Among the traits good crime scene investigators possess are patience, persistence and a strong desire to take various pieces of evidence and solve the unknown.

“You have to really want to figure out why something happened. You might not be able to do it yourself, but you can contribute with the other specialists to find the final picture,” said Jacobi.

Through skeletal analysis, Jacobi, an associate professor of anthropology at UA, says forensic anthropologists can offer clues as to the age, sex, ethnicity, stature, occupation, and health or cause of death of the person authorities are attempting to identify.

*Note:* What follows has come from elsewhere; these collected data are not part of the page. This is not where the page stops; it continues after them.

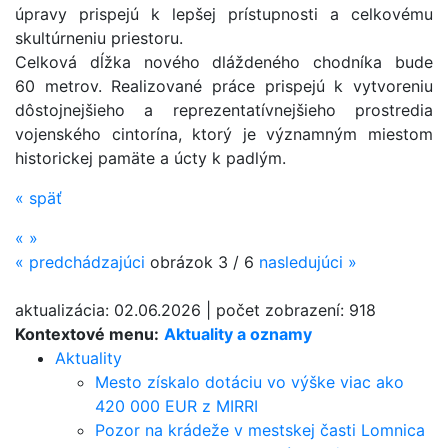
úpravy prispejú k lepšej prístupnosti a celkovému
skultúrneniu priestoru.
Celková dĺžka nového dláždeného chodníka bude
60 metrov. Realizované práce prispejú k vytvoreniu
dôstojnejšieho a reprezentatív­nejšieho prostredia
vojenského cintorína, ktorý je významným miestom
historickej pamäte a úcty k padlým.
«
späť
«
»
«
predchádzajúci
obrázok
3 / 6
nasledujúci
»
aktualizácia:
02.06.2026
|
počet zobrazení:
918
Kontextové menu:
Aktuality a oznamy
Aktuality
Mesto získalo dotáciu vo výške viac ako
420 000 EUR z MIRRI
Pozor na krádeže v mestskej časti Lomnica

At the exhibit, computers will provide an interactive component that will allow visitors to use memory recall to attempt to recreate a suspect’s image using a software program called “Faces.” Visitors will have the opportunity to use the same computer program and go through a similar process that police investigators use to interview witnesses who are helping identify a suspect.

In a related event, on April 14, Mary Manhein, a forensic anthropologist at LSU who assists law enforcement in a variety of forensic issues, including using 3-D Clay Facial Reconstruction, will give a talk at UA.

Regular operating hours for the UA’s Alabama Museum of Natural History are Tuesday – Saturday, 10 a.m. – 4:30 p.m. Admission is $2 for adults and $1 for children and seniors. To find out more information about the University Museums visit their web page at www.museums.ua.edu.

Editor’s Note: Visitors are advised to consider the subject matter before touring exhibit, particularly if they are considering bringing children younger than middle school age.

The University of Alabama, the state’s oldest and largest public institution of higher education, is a student-centered research university that draws the best and brightest to an academic community committed to providing a premier undergraduate and graduate education. UA is dedicated to achieving excellence in scholarship, collaboration and intellectual engagement; providing public outreach and service to the state of Alabama and the nation; and nurturing a campus environment that fosters collegiality, respect and inclusivity.